Wine relabelling scam smashed


In Comité Interprofessionnel du Vin de Champagne v Simon (Case 20.25.19998/00; 94 - 61, January 24 2007), the Court of First Instance of Namur (Criminal Division) has hit the defendant with an 18-month suspended prison sentence and a fine for his part in the importation and sale of relabelled wine.

The facts which gave rise to the decision go back to 2000 when Hugues Simon, then a law student, was the manager of a wine trading company. The company was involved with the supply of champagne wine marketed by Colruyt, a major Belgian retail chain, under one of its own brands.

Champagne is an appellation of origin exclusively reserved for the designation of sparkling wines produced in the demarcated viticultural Champagne area in France following methods strictly defined by law. With a view to supplying Colruyt, Simon's company claimed to have developed a business relationship with a wine producer of that area.

However, Simon started to import bottles of lower-quality sparkling wine originating from Spain and relabelled them in such a way as to match the champagne wine bottles destined for Colruyt. In some cases he also changed the corks or carbonated the wine if it lacked natural effervescence. The bottles which had been tampered with were then often conditioned in cases in which they were mixed with bottles of authentic champagne wine before being delivered to the retail chain.

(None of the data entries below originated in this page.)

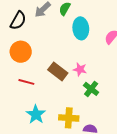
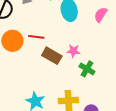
red line: (26, 82) -> (36, 37), moved

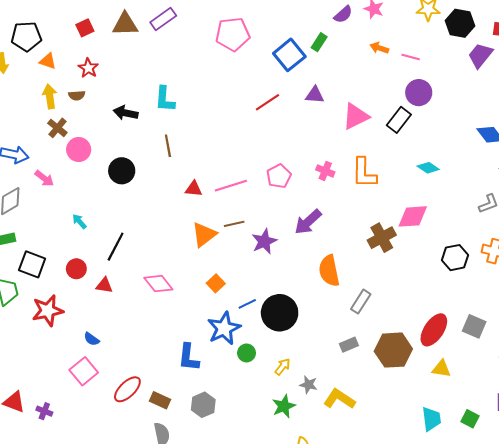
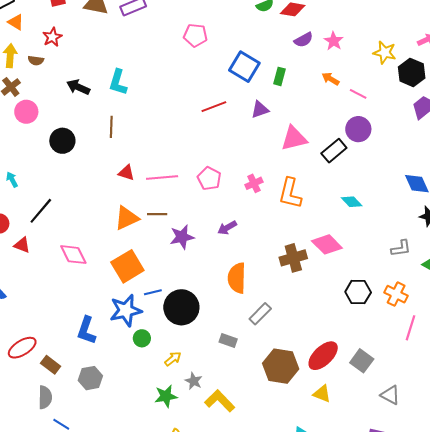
pink pentagon: (233, 34) -> (195, 35), size x0.7
green rectangle: (319, 42) -> (279, 76), moved, turned -30
blue square: (289, 55) -> (244, 67), turned -32
purple triangle: (315, 95) -> (260, 110), turned -36
pink cross: (325, 171) -> (254, 183), turned 30
pink pentagon: (279, 176) -> (209, 179), turned -30
pink diamond: (413, 216) -> (327, 244), turned 36
purple arrow: (308, 222) -> (227, 228), size x0.7
orange square: (216, 283) -> (127, 266), size x1.8
gray rectangle: (349, 345) -> (228, 340), moved, turned 30

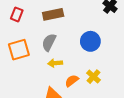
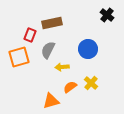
red rectangle: (17, 14) -> (30, 35), moved
yellow arrow: (55, 63) -> (62, 67), moved

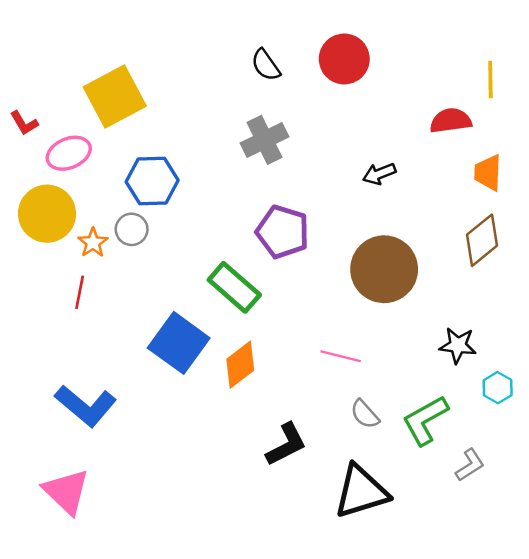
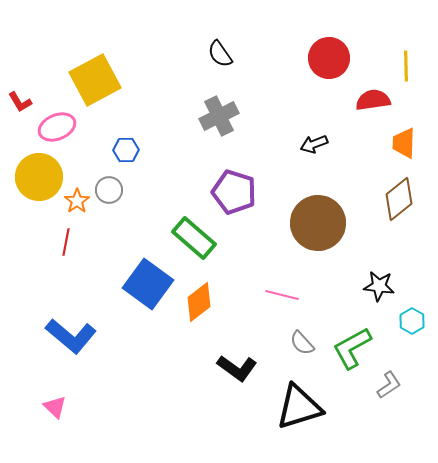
red circle: (344, 59) -> (329, 58), moved
blue hexagon: (152, 181) -> (126, 150), size x0.6
black L-shape: (286, 444) -> (237, 368), turned 63
pink triangle: (66, 492) -> (55, 407), size x0.6

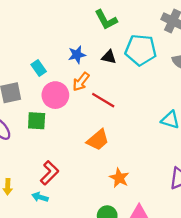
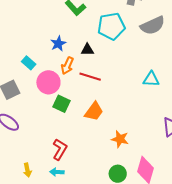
black triangle: (109, 57) -> (87, 50), moved
green square: (37, 121) -> (62, 104), moved, turned 36

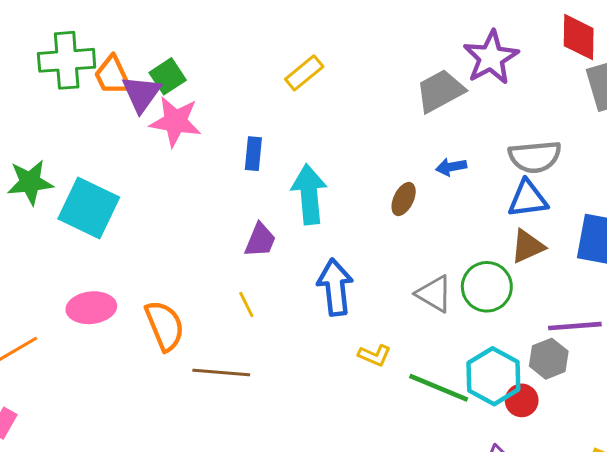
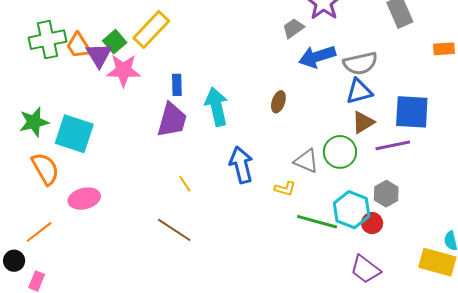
yellow rectangle: (304, 73) -> (151, 30), moved, size x1.5
gray trapezoid: (440, 91) -> (293, 28), size x0.7
blue arrow: (451, 167) -> (317, 57), moved, size x1.8
purple trapezoid: (260, 240) -> (172, 120), moved, size x1.5
orange semicircle: (165, 326) -> (45, 169), moved
purple line: (575, 326) -> (393, 145), moved
yellow L-shape: (374, 355) -> (285, 189), moved
brown line: (221, 372) -> (174, 230), turned 36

At the same time, Simon also relabelled a large number of bottles of French table wine as wine bearing the appellation of origin Côte du Rhône.

The fraud was detected at the end of 2000. In December 2000 the Belgian law enforcement authorities seized more than 10,000 infringing bottles in the premises of Simon's company. He was immediately taken into custody for several weeks while the authorities secured the necessary evidence and started investigating the case.

Colruyt organized a product recall and the destruction of all the potentially adulterated bottles supplied by Simon's company.

In its decision, the First Instance Court of Namur found Simon guilty of several criminal offences, including deception as to the origin and nature of the wines concerned, as well as ancillary labour law, trade practices law and consumer protection law offences.

The court gave Simon an 18-month suspended prison sentence and ordered him to pay a fine. His two main accomplices also received suspended prison sentences and had to pay fines.

From a civil perspective, the convicted parties have been ordered to pay damages to, among others, Colruyt, the producer of the authentic champagne wine as well as the two French official bodies entrusted with the promotion and protection of the champagne and Côte du Rhône appellations of origin, namely the Comité Interprofessionnel du Vin de Champagne (CIVC) and Inter Rhône. Notably, the damages award for CIVC amounted to €300,000 as compensation for the detriment caused to the reputation and image of the champagne appellation of origin as well as interference with CIVC's investment in promoting and protecting that reputation and image.